▶ Problem statement
The records sit below. Return every line in them that holds the word "email".

▶ Supplied records
▼
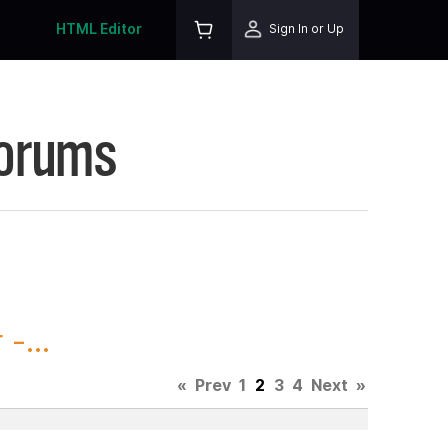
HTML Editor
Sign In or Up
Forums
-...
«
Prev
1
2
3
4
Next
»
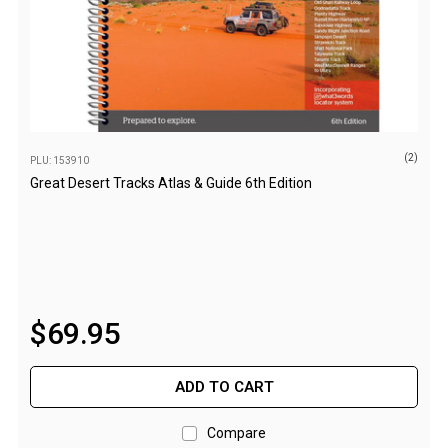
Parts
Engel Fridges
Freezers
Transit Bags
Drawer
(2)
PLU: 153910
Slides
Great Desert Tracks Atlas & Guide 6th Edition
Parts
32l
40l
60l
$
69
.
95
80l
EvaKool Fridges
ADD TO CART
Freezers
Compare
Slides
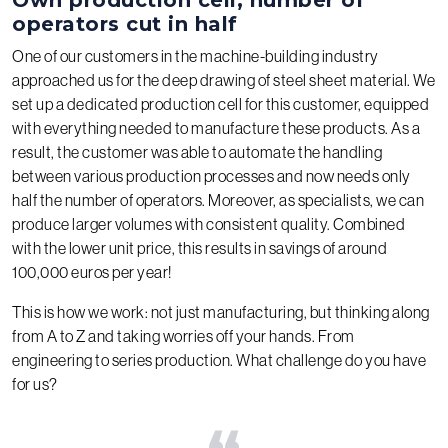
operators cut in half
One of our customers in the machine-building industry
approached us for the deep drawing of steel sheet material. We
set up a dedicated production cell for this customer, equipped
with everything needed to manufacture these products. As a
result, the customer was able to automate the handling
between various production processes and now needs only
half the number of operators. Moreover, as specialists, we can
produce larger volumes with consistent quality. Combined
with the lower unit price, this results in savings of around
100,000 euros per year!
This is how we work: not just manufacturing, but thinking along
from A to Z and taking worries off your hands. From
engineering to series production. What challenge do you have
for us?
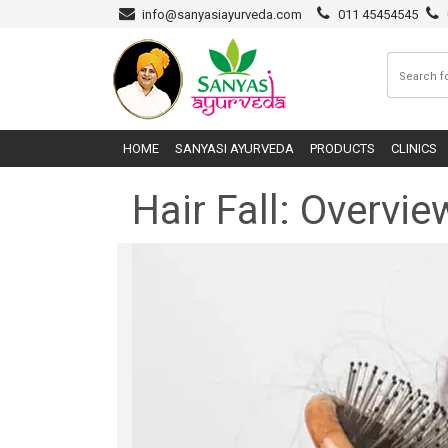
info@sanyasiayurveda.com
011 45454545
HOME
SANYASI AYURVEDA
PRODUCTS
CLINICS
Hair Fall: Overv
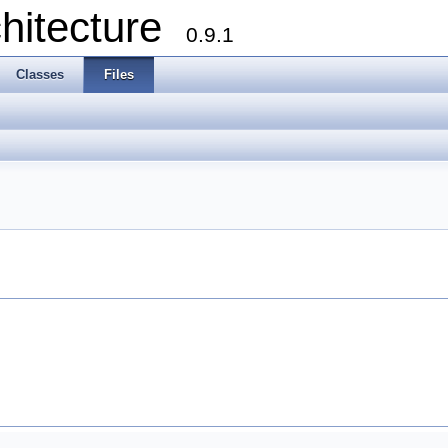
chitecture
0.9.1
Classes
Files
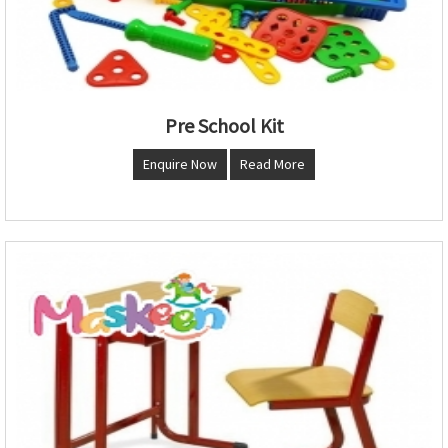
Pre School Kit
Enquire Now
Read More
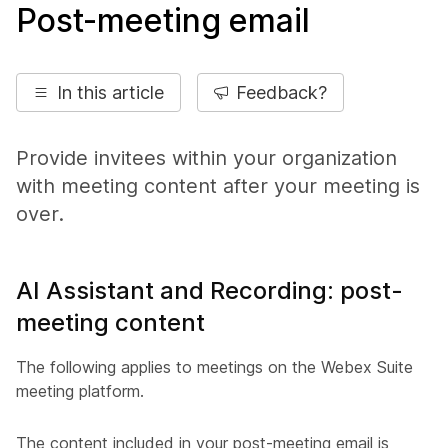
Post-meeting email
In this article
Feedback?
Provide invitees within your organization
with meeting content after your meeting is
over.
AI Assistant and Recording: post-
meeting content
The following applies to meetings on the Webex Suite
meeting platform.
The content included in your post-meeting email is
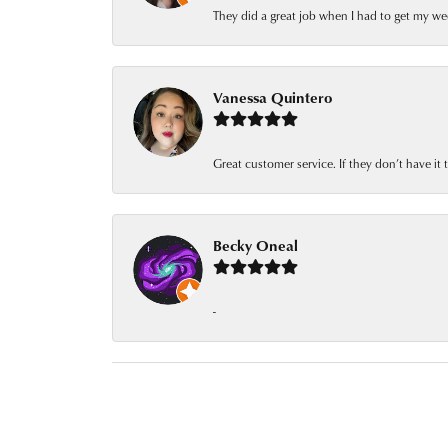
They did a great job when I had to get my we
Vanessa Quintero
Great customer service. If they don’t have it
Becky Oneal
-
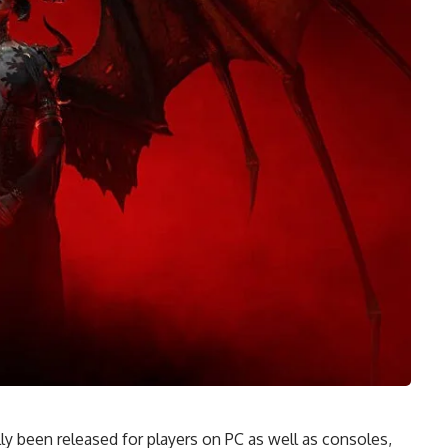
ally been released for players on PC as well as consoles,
▲
▶ Task solution
Post-meeting email
The content included in your post-meeting email is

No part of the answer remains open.